生産量、品種ともに最も多く、ベージュ色の姿は、ベーシックな大豆のイメージですね。
クセが少なく、生産量も多いことからさまざまな大豆加工食品で使われており、納豆や豆腐、豆乳の原料としても馴染みが深い大豆です。
品種では東海〜九州の広い地域で作られる“フクユタカ”がメジャーで、中でも“九州産フクユタカ”は「九州まーめん」の原料でもあります。そのほか、納豆用によく使われる“スズマル”や、お味噌づくりなどに適している“キタムスメ”などが知られています。
次に有名なのは「黒大豆」。
その名の通り真っ黒で、お正月のおせち料理に欠かせない煮豆の材料です。よく「黒豆」と呼ばれるので、大豆だとご存知ない方も多いかもしれませんね。
黒色はアントシアニン系の色素によるもので、ポリフェノールが豊富なので黒豆茶などでも親しまれています。最近では黒大豆を使った納豆や豆腐も作られているそうですよ。
品種では、“丹波黒”がよく知られています。大粒で独特の甘みがあることから、煮豆として根強い人気があります。
そして「青大豆」。
緑色が美しい青大豆は、流通量が少ないためスーパーでは滅多に売られていないレアな大豆です。和菓子に使われる緑色のきな粉の原料と聞くと、ピンとくる方もいらっしゃるのではないでしょうか。
調理した姿は、一見すると枝豆のよう。枝豆は未成熟で青い状態の大豆を収穫したものですが、青大豆はしっかり熟して乾燥させても青いままの大豆です。もちろん青大豆を使った枝豆もあり、枝豆で人気の“だだちゃ豆”は青大豆の仲間です。
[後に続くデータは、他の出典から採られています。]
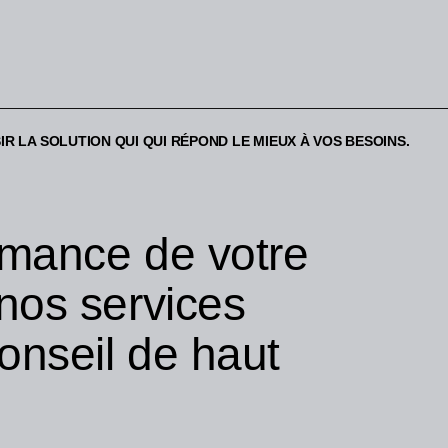
R LA SOLUTION QUI QUI RÉPOND LE MIEUX À VOS BESOINS.
rmance de votre
 nos services
conseil de haut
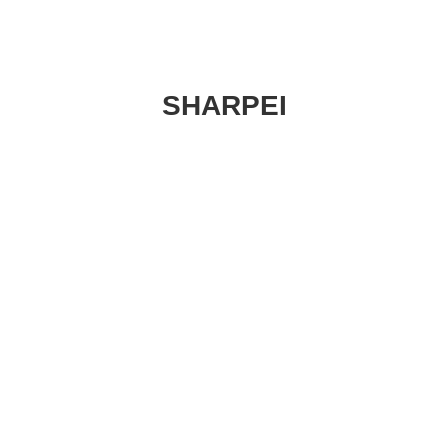
SHARPEI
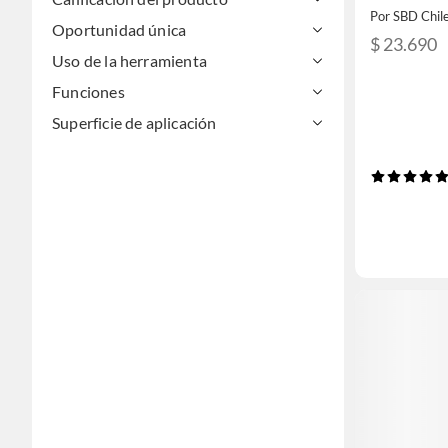
Por SBD Chil
Oportunidad única
$ 23.690
Uso de la herramienta
Funciones
Superficie de aplicación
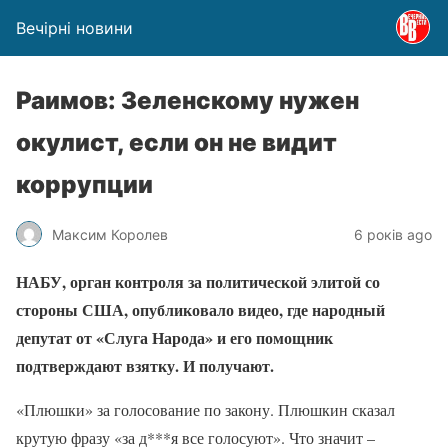
Вечірні новини
Раимов: Зеленскому нужен
окулист, если он не видит
коррупции
Максим Королев
6 років ago
НАБУ, орган контроля за политической элитой со
стороны США, опубликовало видео, где народный
депутат от «Слуга Народа» и его помощник
подтверждают взятку. И получают.
«Плюшки» за голосование по закону. Плюшкин сказал
крутую фразу «за д***я все голосуют». Что значит –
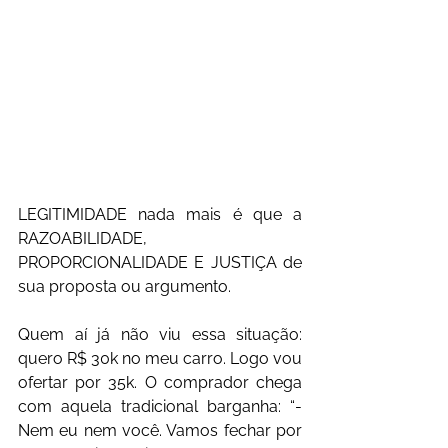
LEGITIMIDADE nada mais é que a 
RAZOABILIDADE, 
PROPORCIONALIDADE E JUSTIÇA de 
sua proposta ou argumento.
Quem aí já não viu essa situação: 
quero R$ 30k no meu carro. Logo vou 
ofertar por 35k. O comprador chega 
com aquela tradicional barganha: “-
Nem eu nem você. Vamos fechar por 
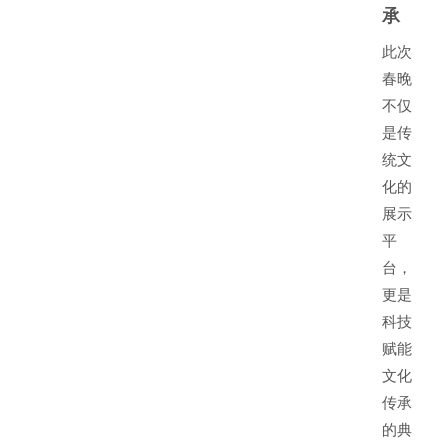
承
此次
春晚
不仅
是传
统文
化的
展示
平
台，
更是
科技
赋能
文化
传承
的典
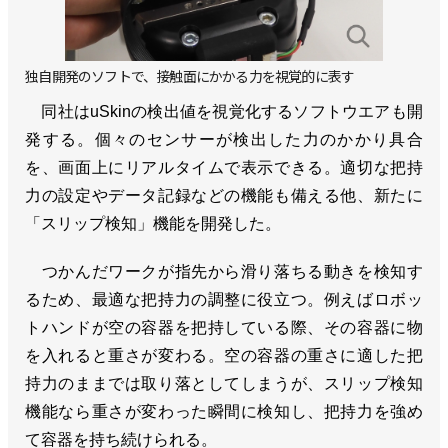
独自開発のソフトで、接触面にかかる力を視覚的に表す
同社はuSkinの検出値を視覚化するソフトウエアも開
発する。個々のセンサーが検出した力のかかり具合
を、画面上にリアルタイムで表示できる。適切な把持
力の設定やデータ記録などの機能も備える他、新たに
「スリップ検知」機能を開発した。
つかんだワークが指先から滑り落ちる動きを検知す
るため、最適な把持力の調整に役立つ。例えばロボッ
トハンドが空の容器を把持している際、その容器に物
を入れると重さが変わる。空の容器の重さに適した把
持力のままでは取り落としてしまうが、スリップ検知
機能なら重さが変わった瞬間に検知し、把持力を強め
て容器を持ち続けられる。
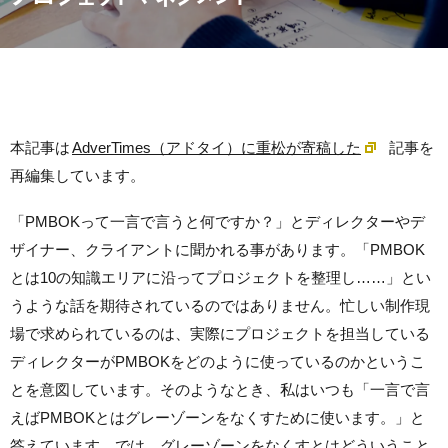
本記事は
AdverTimes（アドタイ）に重松が寄稿した
記事を
再編集しています。
「PMBOKって一言で言うと何ですか？」とディレクターやデ
ザイナー、クライアントに聞かれる事があります。「PMBOK
とは10の知識エリアに沿ってプロジェクトを整理し……」とい
うような話を期待されているのではありません。忙しい制作現
場で求められているのは、実際にプロジェクトを担当している
ディレクターがPMBOKをどのように使っているのかというこ
とを意図しています。そのようなとき、私はいつも「一言で言
えばPMBOKとはグレーゾーンをなくすために使います。」と
答えています。では、グレーゾーンをなくすとはどういうこと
品種では、主に製菓材料として使われる“音更大袖振(おとふけおおそでぶり)”や、たんぱく質少なめでショ糖を多く含む“キヨミドリ”などがあります。最近では青大豆の豆腐や納豆もあるそうなので、見つけたら是非試してみたいですね。
ほかにも、希少な「赤大豆」、緑と黒の2色が珍しい「くらかけ豆」、「白大豆」や「茶大豆」など、さまざまな種類があり、それぞれ更に細かい品種があります。大豆の世界は意外とカラフルで、とても奥深いですね!
品種によって活躍の違いが!
ダイエットにオススメの品種は?
大きさも栄養も品種によってそれぞれ。そのため同じ大豆でも、加工によって向き不向きがあります。
例えば、たんぱく質の含有量が多いものは豆腐や加工食品向き、ショ糖や糖質の割合が多いものはコクや甘みが出やすいので豆乳向き、粒そろいが良く適度に発酵するものは納豆向きといった具合です。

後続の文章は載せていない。